Gempa kuat ketiga dirasakan warga pada Sabtu (21/7) sore, pukul 14.58 WIB. Gempa dengan magnitudo 5,4 SR ini berpusat pada jarak 15 km barat daya Kota Solok dengan kedalaman 14 km. Selain merusak 23 rumah warga, gempa ini dirasakan kuat di Kota Padang dan sempat membuat masyarakat berhamburan ke luar bangunan.
Ketiga gempa tersebut terjadi dengan rentang waktu dekat. Lantas apakah ketiganya berhubungan dan saling berkaitan?
Kepala Seksi Data dan Informasi BMKG Padang Panjang, Sumatra Barat, Ma'muri, menjelaskan bahwa ketiga gempa di Sumbar dalam sepekan belakangan tidak berkaitan satu sama lain. Ketiganya terjadi dengan mekanisme yang berbeda.
"Dilihat dari lokasinya ketiganya merupakan gempa yang berbeda. Penyebabnya juga berbeda, tidak ada keterkaitan langsung," jelas Ma'muri, Ahad (22/7).
Ia menjelaskan, pada prinsipnya seringnya gempa bumi melanda Sumbar lebih disebabkan oleh 3 faktor. Pertama, yakni Zona Subduksi yaitu pertemuan dua lempeng tektonik besar: Lempeng Samudra Hindia menunjam ke bawah Lempeng Benua Eurasia. Kedua, adanya Sesar Mentawai yang merupakan sesar mendatar akibat proses penunjaman miring di sekitar Kepulauan Mentawai.

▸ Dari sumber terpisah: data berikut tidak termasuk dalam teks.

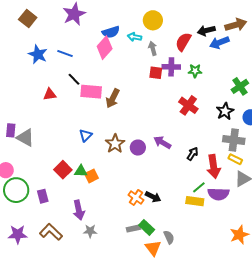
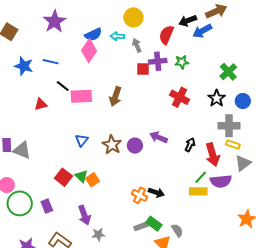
brown arrow: (113, 98) -> (115, 96), moved
green triangle: (81, 171) -> (81, 176), turned 48

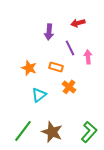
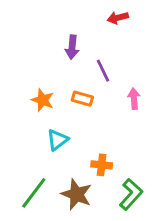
red arrow: (78, 23) -> (118, 18), moved
pink arrow: (88, 57) -> (134, 99), moved
orange cross: (69, 87) -> (102, 165), moved, turned -32

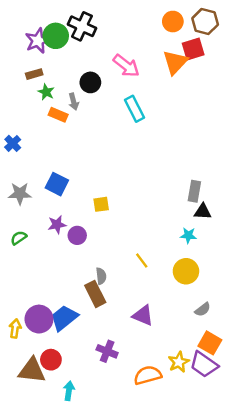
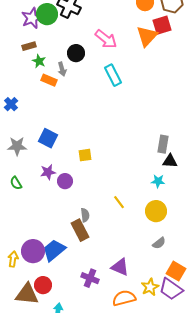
green semicircle: (19, 238) -> (16, 183), turned -88
gray semicircle: (203, 309) -> (159, 243), moved
purple triangle: (143, 315) -> (120, 267), moved

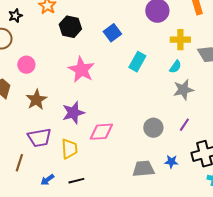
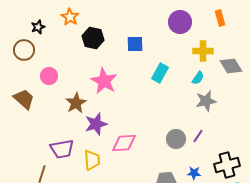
blue square: (112, 33) -> (135, 44), turned 36
brown star: (36, 100) -> (76, 103), moved
purple line: (184, 125) -> (198, 136), moved

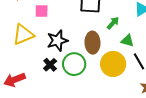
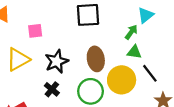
green arrow: (113, 23) -> (131, 32), moved
green circle: (74, 64) -> (91, 91), moved

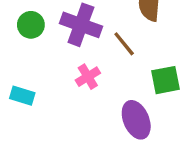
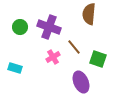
brown line: (124, 44) -> (74, 47), moved
green square: (166, 80) -> (98, 59), turned 30

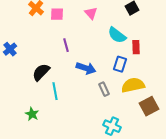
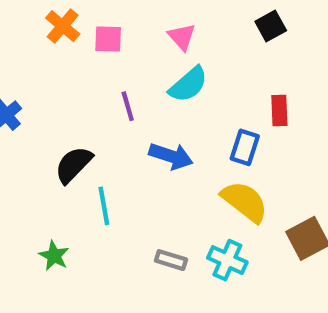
cyan semicircle: (117, 35) -> (188, 85), moved, turned -78
yellow semicircle: (133, 85) -> (245, 202), moved, turned 50
gray rectangle: (104, 89) -> (171, 260), moved, turned -48
cyan cross: (112, 126) -> (227, 260), moved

Ketiga, adanya Sesar Sumatra yang terjadi akibat adanya lempeng Indo-Australia yang menabrak bagian barat pulau Sumatra secara miring, sehingga menghasilkan tekanan dari pergerakan ini. Akibat adanya tekanan ini, lanjut Ma'muri, maka terbentuklah sesar Sumatra yang membentang mulai dari Aceh sampai Lampung.
Bila dirinci, gempa pertama pada Selasa (17/7) lalu dengan kedalaman hiposenter yang dangkal ini mencirikan sebagai aktivitas Sesar Sumatra, khususnya segmen Sianok. Segmen Sianok memanjang dari sisi timur danau Singkarak melewati sisi Barat Daya Gunung Marapi hingga Ngarai Sianok, dengan panjang 90 km.
Sementara gempa pada Sabtu (21/7) dini hari termasuk gempa dangkal akibat aktivitas subduksi Lempeng Indo-Australia ke bawah Lempeng Eurasia. Hasil analisis mekanisme sumber menunjukkan bahwa gempa bumi ini dipicu oleh penyesaran naik (thrust fault).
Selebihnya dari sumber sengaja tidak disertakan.